I have heard that university coursework is more theoretical in nature. How relevant is this to industry work?

There’s two large elements of this question:

- Is the coursework at uni only theoretical in nature?
- If the coursework at uni is largely theoretical, is that applicable to a job at a large technology firm like Facebook?

For (1) – this is highly dependent on the school that you go to (an engineering school or a liberal arts college?), the subfield of computer science that you go into (EECS or Machine Learning?) and the specific classes you choose to take (programming languages or operating systems?).

However, every school will have both a mix of theory and practice. And I’ve never heard of any computer science program that does not require its students to know how to program at the level that would be required to work at a place like Google or FB. I have a B.A. in Computer Science from a liberal arts school and I still took a lot of programming classes with practical projects that people use today. If you decided to teach yourself how to program you might be able to not learn many of the core concepts of computer science: datastructures and algorithms, P=NP, Turing Machines, big O notation, etc.,

I think it’d be a mistake to think of school as ‘theory’ and work as ‘practice.’

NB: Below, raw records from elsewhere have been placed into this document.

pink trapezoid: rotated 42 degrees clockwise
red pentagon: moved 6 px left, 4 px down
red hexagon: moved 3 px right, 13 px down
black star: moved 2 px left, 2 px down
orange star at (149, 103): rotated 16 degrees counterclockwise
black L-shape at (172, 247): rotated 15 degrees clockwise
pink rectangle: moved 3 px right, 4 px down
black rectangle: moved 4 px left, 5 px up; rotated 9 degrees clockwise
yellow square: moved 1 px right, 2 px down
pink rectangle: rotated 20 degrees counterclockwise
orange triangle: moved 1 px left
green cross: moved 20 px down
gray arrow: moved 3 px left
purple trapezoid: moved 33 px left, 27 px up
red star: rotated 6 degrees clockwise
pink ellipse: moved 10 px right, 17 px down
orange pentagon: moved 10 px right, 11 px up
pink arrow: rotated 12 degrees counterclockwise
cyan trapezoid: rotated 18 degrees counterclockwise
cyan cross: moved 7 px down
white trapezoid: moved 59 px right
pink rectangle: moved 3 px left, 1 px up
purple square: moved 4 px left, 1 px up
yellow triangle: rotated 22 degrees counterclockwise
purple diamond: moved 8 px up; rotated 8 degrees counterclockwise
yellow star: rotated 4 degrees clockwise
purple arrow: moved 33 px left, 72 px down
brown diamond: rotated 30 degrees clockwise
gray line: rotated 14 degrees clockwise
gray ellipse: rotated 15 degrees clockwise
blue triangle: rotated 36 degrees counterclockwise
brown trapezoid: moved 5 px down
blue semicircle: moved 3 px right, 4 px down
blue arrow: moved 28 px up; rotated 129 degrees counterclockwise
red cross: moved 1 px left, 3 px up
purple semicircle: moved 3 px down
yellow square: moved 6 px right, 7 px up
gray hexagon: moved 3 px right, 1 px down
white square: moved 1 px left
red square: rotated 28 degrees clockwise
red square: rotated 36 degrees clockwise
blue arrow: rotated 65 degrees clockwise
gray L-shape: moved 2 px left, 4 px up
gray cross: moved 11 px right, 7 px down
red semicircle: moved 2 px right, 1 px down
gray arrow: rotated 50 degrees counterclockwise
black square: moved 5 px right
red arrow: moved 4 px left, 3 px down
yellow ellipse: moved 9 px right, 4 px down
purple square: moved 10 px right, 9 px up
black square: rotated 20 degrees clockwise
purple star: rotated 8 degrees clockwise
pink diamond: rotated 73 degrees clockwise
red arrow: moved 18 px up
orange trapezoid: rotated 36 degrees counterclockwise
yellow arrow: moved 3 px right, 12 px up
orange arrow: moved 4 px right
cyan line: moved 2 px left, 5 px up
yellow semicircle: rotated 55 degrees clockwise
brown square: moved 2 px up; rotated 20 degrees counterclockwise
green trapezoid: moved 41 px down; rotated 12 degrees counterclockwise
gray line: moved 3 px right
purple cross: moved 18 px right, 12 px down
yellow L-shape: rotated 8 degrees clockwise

For (2) – while day to day most of your time will likely be spent doing practical coding work, the theoretical side of computer science is important to understanding the context around what you’re doing and how to design algorithms. One example is if you have a list of numbers in python, say: [1 , 2, 3] and you sort the list using a library function like “list.sort()” what’s actually happening? How long will this take? Is there even a way to make it faster or can I mathematically prove to you this is the fastest that the function can be? So in the process of coding you “don’t know what you don’t know” and a formal computer science education can uncover those for you.